As histórias mais marcantes, porém, são as duas partes de “Passeio Noturno”. Na primeira, um homem bem-sucedido profissionalmente descobre um modo peculiar de aliviar o estresse: dar passeios noturnos com seu carro e atropelar pessoas aleatoriamente. No segundo, o mesmo personagem é abordado por uma mulher no carro ao lado, que lhe dá seu telefone. Depois de levar a mulher a um restaurante, ele decide atropelá-la. O sexo é tema de “O Campeonato”, narrado pelo árbitro de uma competição de conjunção carnal, com suas regras e jurisdições, modos de medição das ejaculações, etc. “Nau Catrineta” é um conto sobre a tradição familiar canibalista de três tias e seu sobrinho, escrita no livro “Decálogo Secreto”. A última história é uma irônica autorreferência: escritor diz em entrevista que seus livros “estão cheios de miseráveis sem dentes” e pornografia. Ele defende a pornografia nos livros, e fala sobre seu livro “Intestino Grosso”. Numa impressionante antecipação, a conversa continua entre ele e um jornalista. Ao final, este, irritado, diz ao chefe: “Esses escritores pensam que sabem de tudo”. O Editor responde: “É por isso que são perigosos”.

Subversivo no sentido mais amplo do termo, apesar de não ter caráter político-ideológico explícito, militante, o livro de Fonseca traz uma visão chocante do cotidiano carioca, para lá de estarrecedor em que desconstrói o mito secular de uma cidade maravilhosa em todos os sentidos. Com seus criminosos, tarados, moralistas, assassinos, neuróticos e psicopatas de toda espécie, o escritor embaça a visão idealizada de um lugar que só produzia mulheres lindas e muita felicidade e sempre foi vendida como um paraíso idealizado. Fonseca cutuca também outra instituição carioca – e nacional: a cordial relação hipócrita que sempre manteve sem conflito diferentes classes sociais. O Rio dos morros e suas favelas nada romantizadas, já sob o controle de criminosos, e o das praias de Ipanema e Copacabana era, então, um mundo negado e ofensivo, cujo incômodo ajudou muito em seu veto. No primeiro conto, um personagem marginal diz: “Vi na televisão que as lojas bacanas estavam vendendo adoidado roupas ricas para as madames vestirem no réveillon. Vi também que as casas de artigos finos para comer e beber tinham vendido todo o estoque”.

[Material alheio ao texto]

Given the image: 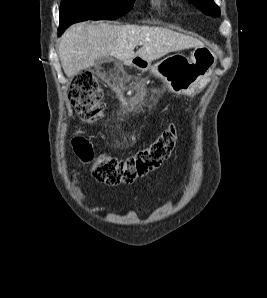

Por outro lado, a violência na obra é um elemento estético, um exercício de síntese temática, de caráter literário, uma forma de instigar, de provocar e testar as emoções do leitor – numa época em que o tráfico de drogas ainda se disseminava de modo sorrateiro pelos morros – e que ele radicalizaria quatro anos depois, com outra obra-prima, “O Cobrador”. O que Rubem Fonseca quer tratar não é a brutalidade em si, mas a sua presença como elemento indissociável do humano. Nesse sentido, o livro vai além, ao mostrar são histórias inteligentes e criativas, feitas para levar à reflexão por meio do choque sobre a essência mais profunda que habita o íntimo das pessoas. Nas entrelinhas, porém, é um retrato político, desiludido e desesperançado da época em que foi escrito, quando o milagre econômico brasileiro pregado pela ditadura militar se mostrava fracassado.

“Feliz Ano Novo”, ainda vigoroso e com frescor quase quatro décadas depois, antecipa de modo visionário comportamentos e as temáticas nas artes – literatura, cinema e quadrinhos, principalmente – ligadas ao sombrio da mente e às doenças sociais dos anos de 1980 e 1990. Atualíssimo e incansavelmente copiado por outros autores, com resultados pífios, não é apenas um livro sobre violência urbana, essencialmente. Daí merecer a condição de uma obra grandiosa e seminal.